[Items from a dataset]

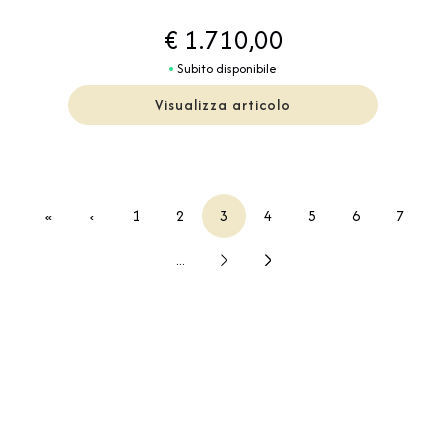
€ 1.710,00
Subito disponibile
Visualizza articolo
«
‹
1
2
3
4
5
6
7
...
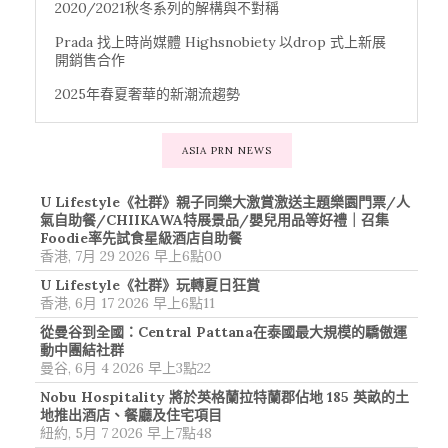
2020/2021秋冬系列的解構與不對稱
Prada 找上時尚媒體 Highsnobiety 以drop 式上新展
開銷售合作
2025年春夏奢華的新潮流趨勢
ASIA PRN NEWS
U Lifestyle《社群》親子同樂大激賞激送主題樂園門票/人
氣自助餐/CHIIKAWA特展景品/嬰兒用品等好禮｜召集
Foodie率先試食星級酒店自助餐
香港, 7月 29 2026 早上6點00
U Lifestyle《社群》玩轉夏日狂賞
香港, 6月 17 2026 早上6點11
從曼谷到全國：Central Pattana在泰國最大規模的驕傲運
動中團結社群
曼谷, 6月 4 2026 早上3點22
Nobu Hospitality 將於英格蘭拉特蘭郡佔地 185 英畝的土
地推出酒店、餐廳及住宅項目
紐約, 5月 7 2026 早上7點48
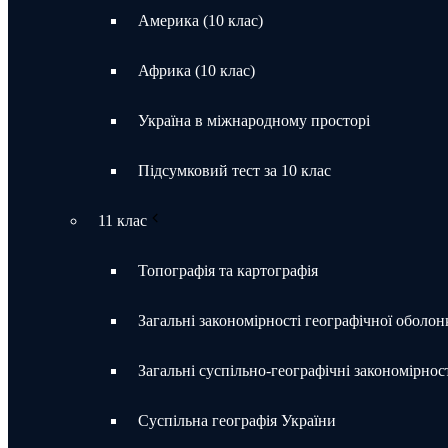
Америка (10 клас)
Африка (10 клас)
Україна в міжнародному просторі
Підсумковий тест за 10 клас
11 клас
Топографія та картографія
Загальні закономірності географічної оболон
Загальні суспільно-географічні закономірност
Суспільна географія України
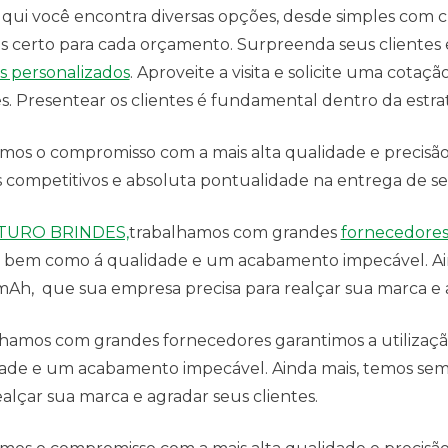
 qui você encontra diversas opções, desde simples com 
s certo para cada orçamento. Surpreenda seus clientes 
s personalizados
. Aproveite a visita e solicite uma cota
es. Presentear os clientes é fundamental dentro da estrat
os o compromisso com a mais alta qualidade e precisão
 competitivos e absoluta pontualidade na entrega de se
TURO BRINDES,
trabalhamos com grandes
fornecedore
 bem como á qualidade e um acabamento impecável. Aind
Ah, que sua empresa precisa para realçar sua marca e a
hamos com grandes fornecedores garantimos a utilizaç
ade e um acabamento impecável. Ainda mais, temos se
ealçar sua marca e agradar seus clientes.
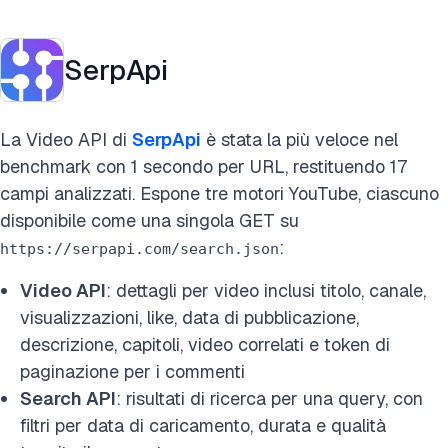
SerpApi
La Video API di
SerpApi
è stata la più veloce nel
benchmark con 1 secondo per URL, restituendo 17
campi analizzati. Espone tre motori YouTube, ciascuno
disponibile come una singola GET su
:
https://serpapi.com/search.json
Video API
: dettagli per video inclusi titolo, canale,
visualizzazioni, like, data di pubblicazione,
descrizione, capitoli, video correlati e token di
paginazione per i commenti
Search API
: risultati di ricerca per una query, con
filtri per data di caricamento, durata e qualità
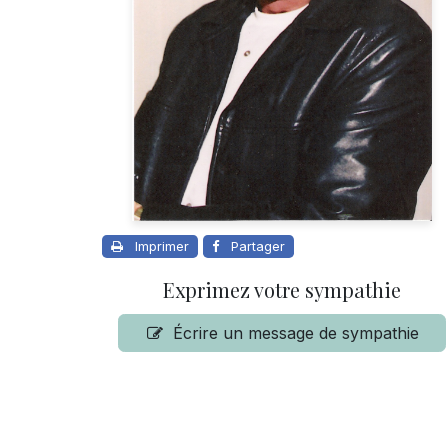
Imprimer
Partager
Exprimez votre sympathie
Écrire un message de sympathie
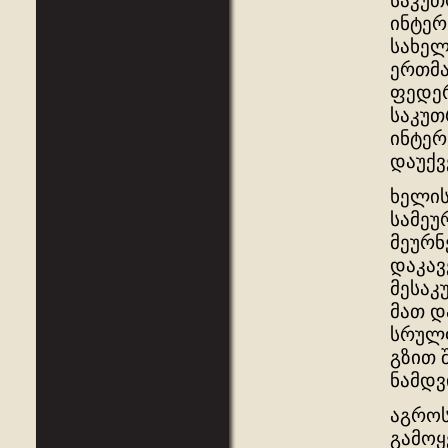
საკუთ
ინტერ
სახელ
ერთმა
ფედერ
საკუთ
ინტერ
დაუქვ
ხელის
სამეუ
მეურნ
დაკავ
მესაკ
მათ დ
სრულფ
გზით 
ნამდვ
აგროს
გამოყ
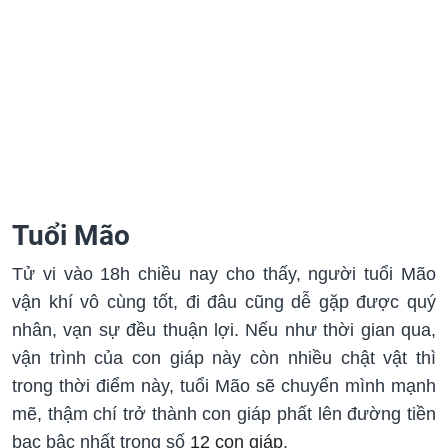
Tuổi Mão
Tử vi vào 18h chiều nay cho thấy, người tuổi Mão
vận khí vô cùng tốt, đi đâu cũng dễ gặp được quý
nhân, vạn sự đều thuận lợi. Nếu như thời gian qua,
vận trình của con giáp này còn nhiều chật vật thì
trong thời điểm này, tuổi Mão sẽ chuyển mình mạnh
mẽ, thậm chí trở thành con giáp phất lên đường tiền
bạc bậc nhất trong số
12 con giáp
.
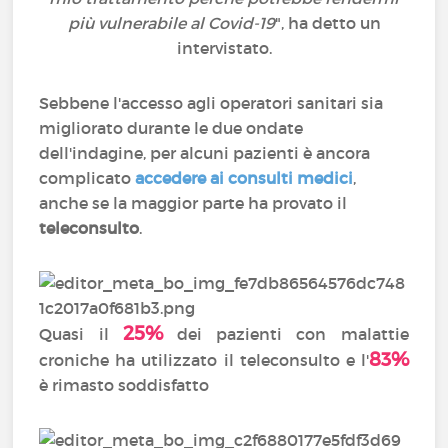
più vulnerabile al Covid-19
", ha detto un
intervistato.
Sebbene l'accesso agli operatori sanitari sia
migliorato durante le due ondate
dell'indagine, per alcuni pazienti è ancora
complicato
accedere ai consulti medici
,
anche se la maggior parte ha provato il
teleconsulto
.
25%
Quasi il
dei pazienti con malattie
83%
croniche ha utilizzato il teleconsulto e l'
è rimasto soddisfatto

*How to complete this task*
Among the lines above, list those that contain the word "para".

*Task solution*
s certo para cada orçamento. Surpreenda seus clientes 
Ah, que sua empresa precisa para realçar sua marca e a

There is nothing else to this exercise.